Data records:

━━━

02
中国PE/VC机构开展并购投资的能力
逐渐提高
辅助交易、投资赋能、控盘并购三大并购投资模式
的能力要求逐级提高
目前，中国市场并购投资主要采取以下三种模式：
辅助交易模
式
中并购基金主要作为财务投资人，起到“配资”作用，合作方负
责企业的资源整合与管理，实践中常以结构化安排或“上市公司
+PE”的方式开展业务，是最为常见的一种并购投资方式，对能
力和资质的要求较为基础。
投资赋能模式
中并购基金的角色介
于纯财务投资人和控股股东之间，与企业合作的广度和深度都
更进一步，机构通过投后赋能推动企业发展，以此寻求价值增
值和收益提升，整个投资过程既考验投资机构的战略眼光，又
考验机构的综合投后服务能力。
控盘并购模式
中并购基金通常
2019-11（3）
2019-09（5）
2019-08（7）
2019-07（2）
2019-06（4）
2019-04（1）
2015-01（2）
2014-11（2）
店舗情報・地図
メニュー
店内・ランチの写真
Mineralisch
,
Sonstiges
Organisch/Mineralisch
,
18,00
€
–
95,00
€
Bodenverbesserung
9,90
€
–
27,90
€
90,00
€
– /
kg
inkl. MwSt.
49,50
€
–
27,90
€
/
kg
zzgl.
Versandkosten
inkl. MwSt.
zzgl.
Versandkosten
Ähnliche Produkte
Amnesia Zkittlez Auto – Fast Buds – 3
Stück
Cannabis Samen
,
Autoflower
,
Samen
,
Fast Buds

━━━

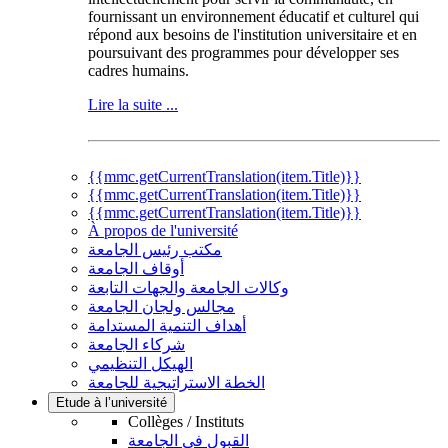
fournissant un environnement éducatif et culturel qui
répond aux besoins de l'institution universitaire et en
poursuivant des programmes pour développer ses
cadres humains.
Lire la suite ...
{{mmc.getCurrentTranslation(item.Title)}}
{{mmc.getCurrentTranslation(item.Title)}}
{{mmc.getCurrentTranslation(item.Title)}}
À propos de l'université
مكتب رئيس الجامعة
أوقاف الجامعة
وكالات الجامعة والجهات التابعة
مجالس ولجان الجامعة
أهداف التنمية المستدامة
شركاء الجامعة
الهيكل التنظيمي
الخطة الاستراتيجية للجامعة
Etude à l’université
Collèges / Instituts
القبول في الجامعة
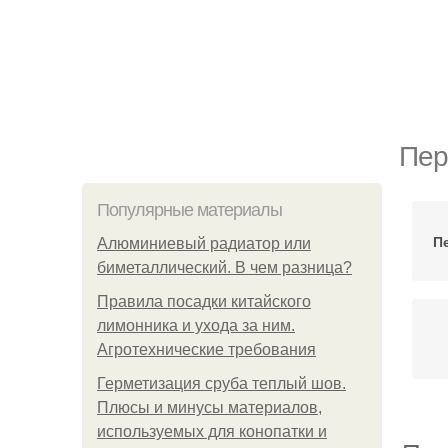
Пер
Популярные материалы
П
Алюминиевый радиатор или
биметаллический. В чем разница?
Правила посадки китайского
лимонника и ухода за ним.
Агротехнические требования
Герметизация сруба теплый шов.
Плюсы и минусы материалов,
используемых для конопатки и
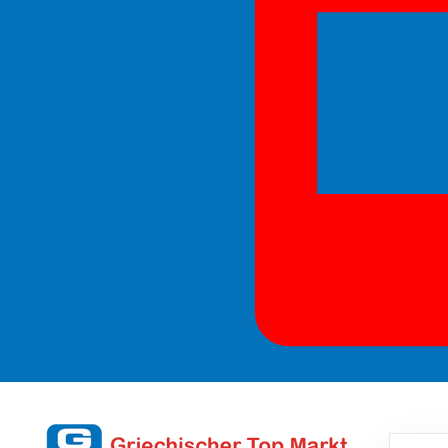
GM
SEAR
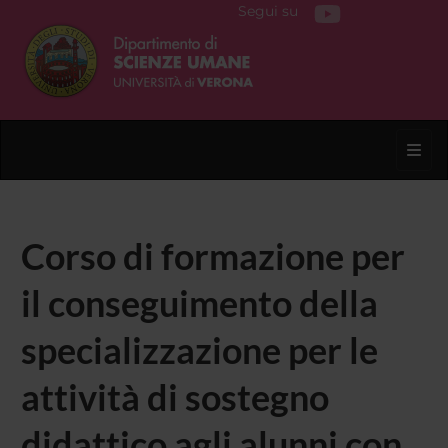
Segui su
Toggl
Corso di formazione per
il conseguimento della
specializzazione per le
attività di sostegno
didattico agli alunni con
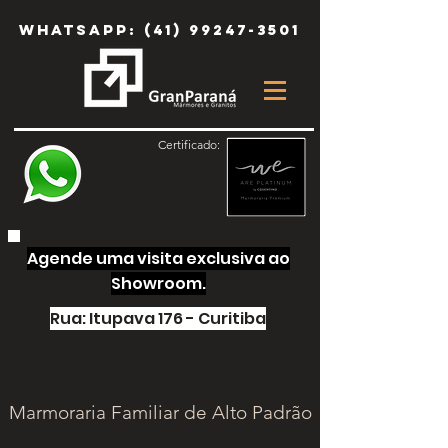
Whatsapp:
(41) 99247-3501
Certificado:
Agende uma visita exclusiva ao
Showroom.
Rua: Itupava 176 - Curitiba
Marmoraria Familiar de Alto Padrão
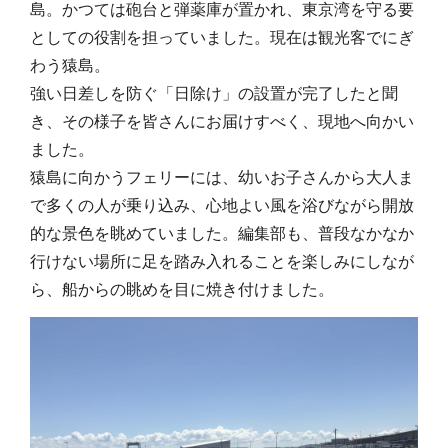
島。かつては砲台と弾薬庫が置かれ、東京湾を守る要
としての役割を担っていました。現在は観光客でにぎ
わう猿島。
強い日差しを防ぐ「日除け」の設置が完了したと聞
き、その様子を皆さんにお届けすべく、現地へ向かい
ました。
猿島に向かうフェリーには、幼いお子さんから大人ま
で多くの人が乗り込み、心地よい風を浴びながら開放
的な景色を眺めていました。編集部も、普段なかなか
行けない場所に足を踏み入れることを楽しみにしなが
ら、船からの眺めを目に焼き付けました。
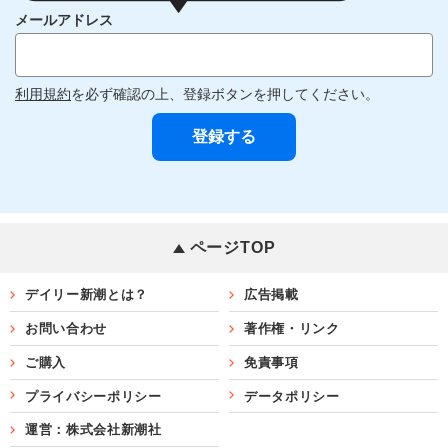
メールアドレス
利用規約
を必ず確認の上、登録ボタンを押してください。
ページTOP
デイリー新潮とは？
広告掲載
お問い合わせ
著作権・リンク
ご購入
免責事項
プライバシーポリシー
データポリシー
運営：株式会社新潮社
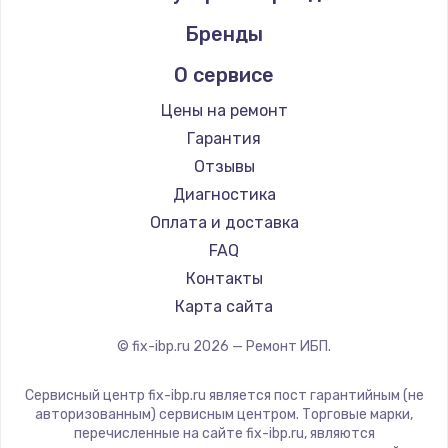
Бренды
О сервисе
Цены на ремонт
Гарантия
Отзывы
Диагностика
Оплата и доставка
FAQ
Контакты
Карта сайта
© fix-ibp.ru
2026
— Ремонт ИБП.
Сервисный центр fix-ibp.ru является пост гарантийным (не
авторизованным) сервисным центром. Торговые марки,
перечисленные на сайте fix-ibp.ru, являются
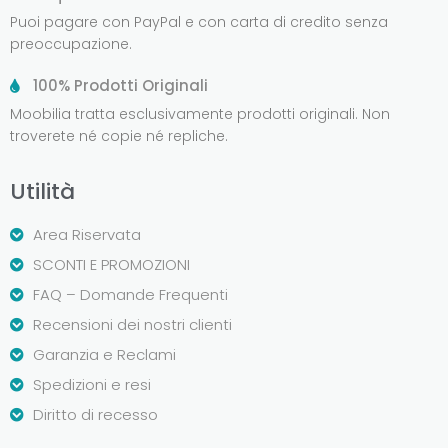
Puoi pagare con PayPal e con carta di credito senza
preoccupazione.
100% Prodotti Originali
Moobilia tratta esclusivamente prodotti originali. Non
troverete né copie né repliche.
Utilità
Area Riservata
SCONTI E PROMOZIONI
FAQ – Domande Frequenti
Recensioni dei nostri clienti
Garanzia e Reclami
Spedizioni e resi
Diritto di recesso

━━━

• **AIM OF THE EXERCISE**:
Your task is to list each line of the records with the word "Fast".

• **ANSWER BOX**:
Amnesia Zkittlez Auto – Fast Buds – 3
Fast Buds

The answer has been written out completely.